Mrs. Teacher has her class run a weekly coffee shop for the teachers and staff at school. She's done this all year and Alex has worked in it quite often. We think this has been a great opportunity for Alex and his class, but we didn't realize until just recently what exactly Alex's job was. When Dad took Alex to work at the coffee shop most recently, Alex was actually pouring hot coffee into the teacher's cups. Again, no big deal for a thirteen year old. Major inchstone for a kid who is as anxious and nervous as Alex. Mrs. Teacher must be very calming, and the rest of the teachers very unknowing! Another success for Alex!

Now for the tie in.....

The other day at school, during a free time sort of thing, the kids all headed to the commons area! At one table was Alex and his class, his special ed class. The other tables were packed with middle schoolers. Someone at a table made the comment, "I wish we were at the retards' table, they get to do all the easy stuff."
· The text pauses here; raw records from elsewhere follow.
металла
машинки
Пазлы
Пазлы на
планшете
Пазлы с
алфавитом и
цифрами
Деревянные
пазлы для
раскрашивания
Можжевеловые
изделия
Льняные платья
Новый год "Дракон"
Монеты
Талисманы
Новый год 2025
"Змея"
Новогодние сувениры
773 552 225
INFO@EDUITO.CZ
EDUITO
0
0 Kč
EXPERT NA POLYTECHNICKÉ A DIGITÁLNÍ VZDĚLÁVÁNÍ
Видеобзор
Well, yes, I guess in your world, they do "get" to do all the "easy" stuff. But for one second I want everyone to think about THEIR world! I guarantee you, those kids aren't doing the easy stuff! The stuff those kids were doing at that table was more work for them than anything that particular child could imagine. I am certain that they were reaching more milestones at Alex's table than at any other!

As difficult as it is for me to help Alex, I can't imagine how difficult it is for him to navigate through this world! We should all try to spend a day in his shoes!

With that I want to tell you, March 3, 2010 is the day set aside this year to End the R Word. There is a link to the sight on the right of my blog, CLICK IT, get involved, get your kids and their schools involved. The End the R word site has ideas for activities, posters and all kinds of ways to make a day of it! Take these things and your ideas to counselors, teachers, parent organizations and best of all, student leaders! People need to think about people with special needs, let's help them to do it! END THE WORD ON 3.3.10

THIS IS ONE LITTLE PATH THAT MAY LEAD TO A WORLD OF UNDERSTANDING !!!!!!!